/aba

Agent-based installation wrapper

Primary LanguageShell

Aba is tooling, wrapped around the agent-based installer for OpenShift.

Aba makes it easier to install an OpenShift cluster - "Cluster Zero" - into a fully or partially disconnected environment, either onto vSphere, ESXi or bare-metal. Because Aba uses the Agent-based installer there is no need to configure a load balancer, a bootstrap node or even require DHCP.

Aba automatically completes the following:

  1. Makes use of any existing container registry or installs the Quay mirror registry appliance for you.
  2. Uses the registry's credentials and other inputs to generate the Agent-based configuration files.
  3. Triggers the generation of the agent-based boot ISO.
  4. Optionally creates the required VMs in ESXi or vSphere.
  5. Monitors the installation progress.
  6. Allows for adding more images (e.g. Operators) as a day 1 or 2 operation.
  7. Configures the OperatorHub integration with the internal container registry.
  8. Executes several workarounds for some typical issues with disconnected environments.
  9. Enables the integration with vSphere as a day 2 operation (day 1 coming with OCP v4.15+)

Use aba if you want to get OpenShift up and running quickly in an air-gapped environment without having to study the documentation in detail.

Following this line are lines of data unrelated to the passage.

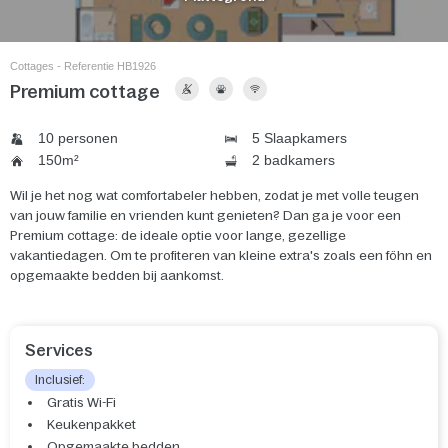
Cottages - Referentie HB1926
Premium cottage
10 personen
5 Slaapkamers
150m²
2 badkamers
Wil je het nog wat comfortabeler hebben, zodat je met volle teugen
van jouw familie en vrienden kunt genieten? Dan ga je voor een
Premium cottage: de ideale optie voor lange, gezellige
vakantiedagen. Om te profiteren van kleine extra's zoals een föhn en
opgemaakte bedden bij aankomst.
Services
Inclusief:
Gratis Wi-Fi
Keukenpakket
Opgemaakte bedden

For the very impatient: clone this repo onto a connected RHEL VM, install and run 'make'. You will be guided through the process.

Quick Guide

For those who are less impatient...

git clone https://github.com/sjbylo/aba.git
cd aba
./aba
  • Clone the repo, install 'make' and configure high-level settings, e.g. target OCP version, your domain name, machine network CIDR etc.
  • Decide if you want to use VMware/ESXi or not.
make install 
  • Configure and connect to your existing container registry or install a fresh quay appliance registry.
make sync
  • Copy the required images directly to the mirror registry (for partially disconnected environments).
  • Fully disconnected (air-gapped) environments are also supported with 'make save' (see below).
make sno
  • Create a directory 'sno'. Create the Agent-based config files, generate the Agent-based iso file, create and boot the VMs.
  • Install Single Node OpenShift. Others are 'make compact', 'make standard' or 'make cluster name=mycluster'
cd sno
make
  • Monitor the installation progress.
make help
  • See what other helper commands are available.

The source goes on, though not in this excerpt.